Le silure originaire du Danube a été introduit en France par les gestionnaires du milieu piscicole, pour la satisfaction de leurs clients pêcheurs. Sans jamais avoir étudié au préalable si le milieu naturel pouvait l’accueillir, avec une parfaite ignorance des impacts potentiels de l’espèce introduite sur les espèces autochtones et accessoirement sur les espèces migratrices.
Il semble avoir fait l’objet de nombreuses investigations a posteriori, mais le mal était fait.
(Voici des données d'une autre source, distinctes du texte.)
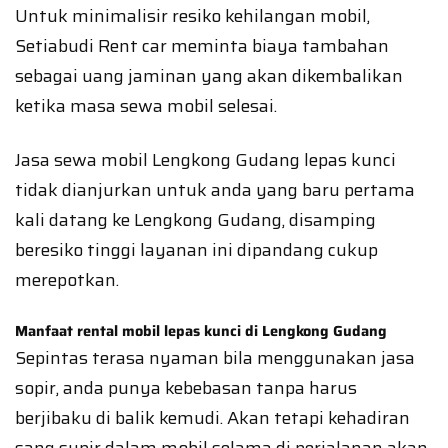
Untuk minimalisir resiko kehilangan mobil,
Setiabudi Rent car meminta biaya tambahan
sebagai uang jaminan yang akan dikembalikan
ketika masa sewa mobil selesai.
Jasa sewa mobil Lengkong Gudang lepas kunci
tidak dianjurkan untuk anda yang baru pertama
kali datang ke Lengkong Gudang, disamping
beresiko tinggi layanan ini dipandang cukup
merepotkan.
Manfaat rental mobil lepas kunci di Lengkong Gudang
Sepintas terasa nyaman bila menggunakan jasa
sopir, anda punya kebebasan tanpa harus
berjibaku di balik kemudi. Akan tetapi kehadiran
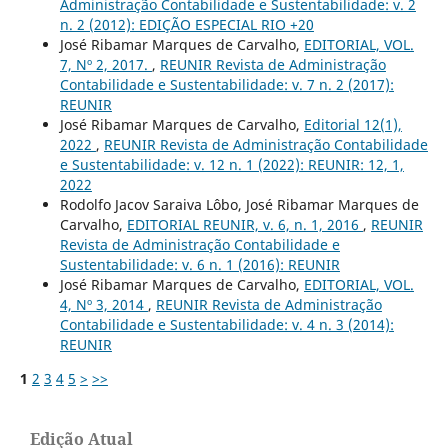
Administração Contabilidade e Sustentabilidade: v. 2
n. 2 (2012): EDIÇÃO ESPECIAL RIO +20
José Ribamar Marques de Carvalho,
EDITORIAL, VOL.
7, Nº 2, 2017.
,
REUNIR Revista de Administração
Contabilidade e Sustentabilidade: v. 7 n. 2 (2017):
REUNIR
José Ribamar Marques de Carvalho,
Editorial 12(1),
2022
,
REUNIR Revista de Administração Contabilidade
e Sustentabilidade: v. 12 n. 1 (2022): REUNIR: 12, 1,
2022
Rodolfo Jacov Saraiva Lôbo, José Ribamar Marques de
Carvalho,
EDITORIAL REUNIR, v. 6, n. 1, 2016
,
REUNIR
Revista de Administração Contabilidade e
Sustentabilidade: v. 6 n. 1 (2016): REUNIR
José Ribamar Marques de Carvalho,
EDITORIAL, VOL.
4, Nº 3, 2014
,
REUNIR Revista de Administração
Contabilidade e Sustentabilidade: v. 4 n. 3 (2014):
REUNIR
1
2
3
4
5
>
>>
Edição Atual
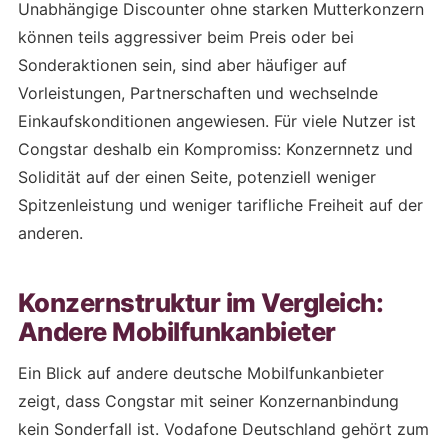
Unabhängige Discounter ohne starken Mutterkonzern
können teils aggressiver beim Preis oder bei
Sonderaktionen sein, sind aber häufiger auf
Vorleistungen, Partnerschaften und wechselnde
Einkaufskonditionen angewiesen. Für viele Nutzer ist
Congstar deshalb ein Kompromiss: Konzernnetz und
Solidität auf der einen Seite, potenziell weniger
Spitzenleistung und weniger tarifliche Freiheit auf der
anderen.
Konzernstruktur im Vergleich:
Andere Mobilfunkanbieter
Ein Blick auf andere deutsche Mobilfunkanbieter
zeigt, dass Congstar mit seiner Konzernanbindung
kein Sonderfall ist. Vodafone Deutschland gehört zum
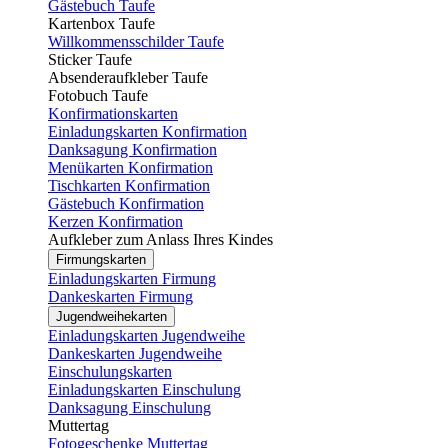
Gästebuch Taufe
Kartenbox Taufe
Willkommensschilder Taufe
Sticker Taufe
Absenderaufkleber Taufe
Fotobuch Taufe
Konfirmationskarten
Einladungskarten Konfirmation
Danksagung Konfirmation
Menükarten Konfirmation
Tischkarten Konfirmation
Gästebuch Konfirmation
Kerzen Konfirmation
Aufkleber zum Anlass Ihres Kindes
Firmungskarten
Einladungskarten Firmung
Dankeskarten Firmung
Jugendweihekarten
Einladungskarten Jugendweihe
Dankeskarten Jugendweihe
Einschulungskarten
Einladungskarten Einschulung
Danksagung Einschulung
Muttertag
Fotogeschenke Muttertag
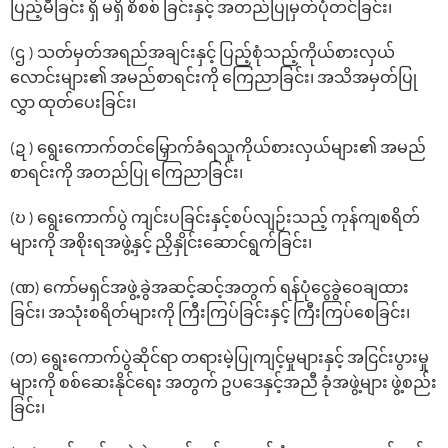
ပြည့်မီခြင်း ရှိ မရှိ စိစစ် ခြင်းနှင့် အတည်ပြုမှတ်ပုံတင်ခြင်း၊
(ဌ ) သတ်မှတ်အရည်အချင်းနှင့် ပြည့်စုံသည့်ကိုယ်စားလှယ်
လောင်းများ၏ အမည်စာရင်းကို ကြေညာခြင်း၊ အသိအမှတ်ပြု
လွှာ ထုတ်‌ပေးခြင်း၊
(ဍ ) ‌ရွေး‌ကောက်တင်‌မြှောက်ခံရသူကိုယ်စားလှယ်များ၏ အမည်
စာရင်းကို အတည်ပြု ကြေညာခြင်း၊
(ဎ ) ရွေးကောက်ပွဲ ကျင်းပခြင်းနှင့်စပ်လျဉ်းသည့် ကုန်ကျစရိတ်
များကို အစိုးရအဖွဲ့နှင့် ညှိနှိုင်းဆောင်ရွက်ခြင်း၊
(ဏ) ‌ကော်မရှင်အဖွဲ့ခွဲအဆင့်ဆင့်အတွက် ရန်ပုံ‌ငွေခွဲ‌ဝေချထား
ခြင်း၊ အသုံးစရိတ်များကို ကြီးကြပ်ခြင်းနှင့် ကြီးကြပ်‌စေခြင်း၊
(တ) ‌ရွေး‌ကောက်ပွဲဆိုင်ရာ တရားမဲ့ပြုကျင့်မှုများနှင့် အငြင်းပွားမှု
များကို စစ်‌ဆေးနိုင်‌ရေး အတွက် ဥပ‌ဒေနှင့်အညီ ခုံအဖွဲ့များ ဖွဲ့စည်း
ခြင်း၊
On le trouve partout.

 

Il n’est pas -encore- classé « espèce susceptible de provoquer des déséquilibres biologiques (ESPDB) »… mais qui l’a suspecté sur sa capacité à mesurer 2,50m et dépasser les 100 kg dans des délais courts en se nourrissant uniquement d’eau ?

Son bol alimentaire est très large : boulimique et glouton, il ne fait aucune distinction entre la biomasse des espèces dulçaquicoles, des espèces piscicoles protégées fussent-elles en voie d’extinction … et par opportunisme, des pigeons venant s’abreuver comme ceux par exemple sous le Pont-Vieux d’Albi.

 

DISCUSSION

  • Le silure de Gironde serait-il le seul en France à être enfin reconnu super-prédateur d’espèces migratrices en voie d’extinction ?
  • Une posture institutionnelle contradictoire :
    Le bât blesse dans les instances de la pêche quand elles ignorent/nient la formidable adaptation du silure et ses conséquences sur la biodiversité piscicole depuis 1970. Nonobstant ses impacts importants sur la biodiversité, ce poisson est très apprécié des « protecteurs du milieu naturel »… que l’espèce introduite contribue à détruire.
    Le silure, c’est la cigarette qui n’est pas responsable du cancer, à ceci près : le genre humain n’est pas en péril.
    Ce n’est pas le cas des espèces amphihalines.
  • Sur la hiérarchie des enjeux :
    Le silure depuis 1970 contribue à l’extinction des espèces migratrices prétendument protégées, sans que la FNPF ne soit mise en demeure de prendre toute disposition pour offrir les garanties sur des mesures de protection qu’elle devrait prendre.

Il faut très vite arbitrer entre l’intérêt particulier de la pêche et l’intérêt général de la préservation d’espèces en voie d’extinction, au risque probable de perdre les deux prochainement.